FAQ
Hi all,

I am working on a 11 node CDH3 cluster installed using Cloudera Manager.
In order to tune my cluster, I was trying to change certain Hadoop
configuration (mapred-site.xml, hdf-site.xml, core-site.xml) property
values from CM. While doing that, I found that many properties are not
present in CM (mapred.job.shuffle.input.buffer.percent,
mapred.job.shuffle.merge.percent, mapred.job.reduce.input.buffer.percent,
mapred.inmem.merge.threshold to name a few).
However, I can see those properties in job.xml after running any job.

I was working on the configuration page inside "MapReduce" and "HDFS"
service sections for mapres-site.xml and hdfs-site.xml properties
respectively.

My 1st question is that from where Hadoop is getting those values when they
are not present in CM and also $HADOOP_HOME/conf. I have tried exploring
the filesystem to find files containing all the default values, but
unfortunately could not find.

Secondly, if I want to add those properties myself into CM, then from where
exactly in the configuration page can I add them?

Thirdly, MapReduce configuration page will give me mapred-site.xml
properties and HDFS configuration page will give me hdfs-site.xml
properties. But from where I can see the core-site.xml properties?

Someone please help me understand these above things.

Thanks,
Gaurav Dasgupta

Search Discussions

  • Joey Echeverria at Sep 6, 2012 at 7:59 pm
    1) If any configs are not set, they come from the appropriate
    *-default.xml file, or in some cases the default is hardcoded into the
    source.

    2) Anything you want to set that isn't exposed in the UI you can add
    in the safety valve:

    https://ccp.cloudera.com/display/ENT4DOC/Changing+Service+Configurations#ChangingServiceConfigurations-UsingaConfigurationSafetyValve

    Note that each role has it's own safety valve. There is also a
    service-wide safety valve for anything that applies to all roles in a
    service and a client safety valve for anything that needs to be set
    for clients. In some cases, you need to set a config for both the
    servie and client. In those cases, you have to set it in two places in
    the current UI.

    3) Even though it's labeled as core-site.xml, most things that end up
    there apply to only HDFS, MR, or clients.
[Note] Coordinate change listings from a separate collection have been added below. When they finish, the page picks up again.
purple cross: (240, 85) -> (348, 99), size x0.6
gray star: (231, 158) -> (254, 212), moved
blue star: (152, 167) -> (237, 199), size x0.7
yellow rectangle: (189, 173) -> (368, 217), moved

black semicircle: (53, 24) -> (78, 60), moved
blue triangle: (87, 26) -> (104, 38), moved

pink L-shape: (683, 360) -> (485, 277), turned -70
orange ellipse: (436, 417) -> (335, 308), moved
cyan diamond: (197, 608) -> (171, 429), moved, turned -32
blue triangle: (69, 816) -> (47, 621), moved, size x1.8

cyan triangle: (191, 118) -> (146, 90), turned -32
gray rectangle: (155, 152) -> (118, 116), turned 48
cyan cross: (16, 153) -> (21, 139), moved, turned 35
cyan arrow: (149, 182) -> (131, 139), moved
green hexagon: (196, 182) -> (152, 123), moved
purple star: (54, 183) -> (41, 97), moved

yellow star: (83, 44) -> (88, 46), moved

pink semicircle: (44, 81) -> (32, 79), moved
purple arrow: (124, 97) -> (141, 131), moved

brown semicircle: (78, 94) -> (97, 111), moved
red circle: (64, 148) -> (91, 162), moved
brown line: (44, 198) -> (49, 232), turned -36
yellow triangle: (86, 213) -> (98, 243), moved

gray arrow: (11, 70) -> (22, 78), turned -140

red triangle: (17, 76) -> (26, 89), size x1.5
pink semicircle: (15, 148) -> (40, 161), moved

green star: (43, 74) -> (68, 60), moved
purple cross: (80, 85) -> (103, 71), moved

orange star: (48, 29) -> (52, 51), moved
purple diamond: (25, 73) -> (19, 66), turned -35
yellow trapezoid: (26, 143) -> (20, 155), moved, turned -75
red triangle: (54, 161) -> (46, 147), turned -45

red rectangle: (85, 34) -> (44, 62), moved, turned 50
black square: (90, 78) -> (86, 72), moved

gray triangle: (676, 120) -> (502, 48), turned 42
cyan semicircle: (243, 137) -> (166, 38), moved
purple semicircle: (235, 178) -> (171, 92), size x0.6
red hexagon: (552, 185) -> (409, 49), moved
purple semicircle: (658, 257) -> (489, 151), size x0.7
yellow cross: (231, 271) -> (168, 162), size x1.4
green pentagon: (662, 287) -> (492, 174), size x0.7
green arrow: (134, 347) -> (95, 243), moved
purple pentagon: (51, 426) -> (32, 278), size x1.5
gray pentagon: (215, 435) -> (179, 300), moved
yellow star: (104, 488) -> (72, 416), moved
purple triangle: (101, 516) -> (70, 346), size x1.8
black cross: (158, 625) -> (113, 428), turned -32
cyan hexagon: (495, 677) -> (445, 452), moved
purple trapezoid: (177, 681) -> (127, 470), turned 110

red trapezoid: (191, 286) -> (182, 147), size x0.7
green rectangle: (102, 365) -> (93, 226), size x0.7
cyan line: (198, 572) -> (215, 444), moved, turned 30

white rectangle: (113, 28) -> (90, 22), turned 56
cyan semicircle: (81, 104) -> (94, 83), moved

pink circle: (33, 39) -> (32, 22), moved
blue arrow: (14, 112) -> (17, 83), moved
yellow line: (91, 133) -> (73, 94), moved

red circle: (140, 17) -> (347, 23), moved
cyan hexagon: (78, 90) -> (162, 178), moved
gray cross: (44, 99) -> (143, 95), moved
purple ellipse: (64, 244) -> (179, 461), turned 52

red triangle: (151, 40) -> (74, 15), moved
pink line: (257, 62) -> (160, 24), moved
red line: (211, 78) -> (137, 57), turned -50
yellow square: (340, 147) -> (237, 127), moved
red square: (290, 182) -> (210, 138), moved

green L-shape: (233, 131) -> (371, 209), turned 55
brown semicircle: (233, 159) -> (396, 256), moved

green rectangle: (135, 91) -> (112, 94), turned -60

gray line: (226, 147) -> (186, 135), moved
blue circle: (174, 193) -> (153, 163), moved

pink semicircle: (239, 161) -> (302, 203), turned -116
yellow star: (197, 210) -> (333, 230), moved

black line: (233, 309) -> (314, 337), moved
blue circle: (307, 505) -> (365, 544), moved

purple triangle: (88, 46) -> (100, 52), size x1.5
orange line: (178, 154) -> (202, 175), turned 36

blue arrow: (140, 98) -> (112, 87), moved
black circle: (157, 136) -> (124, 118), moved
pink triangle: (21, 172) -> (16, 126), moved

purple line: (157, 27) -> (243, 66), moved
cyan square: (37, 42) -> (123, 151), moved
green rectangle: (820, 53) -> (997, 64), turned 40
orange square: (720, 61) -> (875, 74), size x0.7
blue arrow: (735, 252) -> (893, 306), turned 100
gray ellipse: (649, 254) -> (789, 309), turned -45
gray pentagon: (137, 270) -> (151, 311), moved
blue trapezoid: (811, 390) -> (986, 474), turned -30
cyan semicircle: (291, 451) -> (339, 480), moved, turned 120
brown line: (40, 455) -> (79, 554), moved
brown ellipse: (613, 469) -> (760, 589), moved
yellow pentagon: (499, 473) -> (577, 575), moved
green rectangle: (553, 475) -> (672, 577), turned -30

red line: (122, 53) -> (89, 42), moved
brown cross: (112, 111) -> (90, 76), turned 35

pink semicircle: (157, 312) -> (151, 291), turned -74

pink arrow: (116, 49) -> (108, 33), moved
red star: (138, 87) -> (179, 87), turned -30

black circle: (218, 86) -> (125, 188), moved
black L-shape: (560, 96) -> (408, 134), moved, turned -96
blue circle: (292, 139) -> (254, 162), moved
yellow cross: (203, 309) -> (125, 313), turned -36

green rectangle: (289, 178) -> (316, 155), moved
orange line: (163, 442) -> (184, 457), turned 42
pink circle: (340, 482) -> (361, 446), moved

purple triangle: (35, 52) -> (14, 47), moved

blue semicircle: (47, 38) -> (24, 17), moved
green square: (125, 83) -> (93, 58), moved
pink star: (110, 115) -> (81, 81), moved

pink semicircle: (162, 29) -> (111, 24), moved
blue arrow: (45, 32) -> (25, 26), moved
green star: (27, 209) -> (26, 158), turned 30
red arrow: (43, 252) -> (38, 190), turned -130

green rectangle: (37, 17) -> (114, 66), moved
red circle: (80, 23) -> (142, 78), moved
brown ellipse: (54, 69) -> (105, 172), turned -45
If you really think
    everything needs it, you'll need to copy it into the service-wide
    safety valve for both MR and HDFS as well as the client safety valve
    for both.

    I hope that helps.

    -Joey
    On Thu, Sep 6, 2012 at 2:23 PM, Gaurav Dasgupta wrote:
    Hi all,

    I am working on a 11 node CDH3 cluster installed using Cloudera Manager.
    In order to tune my cluster, I was trying to change certain Hadoop
    configuration (mapred-site.xml, hdf-site.xml, core-site.xml) property values
    from CM. While doing that, I found that many properties are not present in
    CM (mapred.job.shuffle.input.buffer.percent,
    mapred.job.shuffle.merge.percent, mapred.job.reduce.input.buffer.percent,
    mapred.inmem.merge.threshold to name a few).
    However, I can see those properties in job.xml after running any job.

    I was working on the configuration page inside "MapReduce" and "HDFS"
    service sections for mapres-site.xml and hdfs-site.xml properties
    respectively.

    My 1st question is that from where Hadoop is getting those values when they
    are not present in CM and also $HADOOP_HOME/conf. I have tried exploring the
    filesystem to find files containing all the default values, but
    unfortunately could not find.

    Secondly, if I want to add those properties myself into CM, then from where
    exactly in the configuration page can I add them?

    Thirdly, MapReduce configuration page will give me mapred-site.xml
    properties and HDFS configuration page will give me hdfs-site.xml
    properties. But from where I can see the core-site.xml properties?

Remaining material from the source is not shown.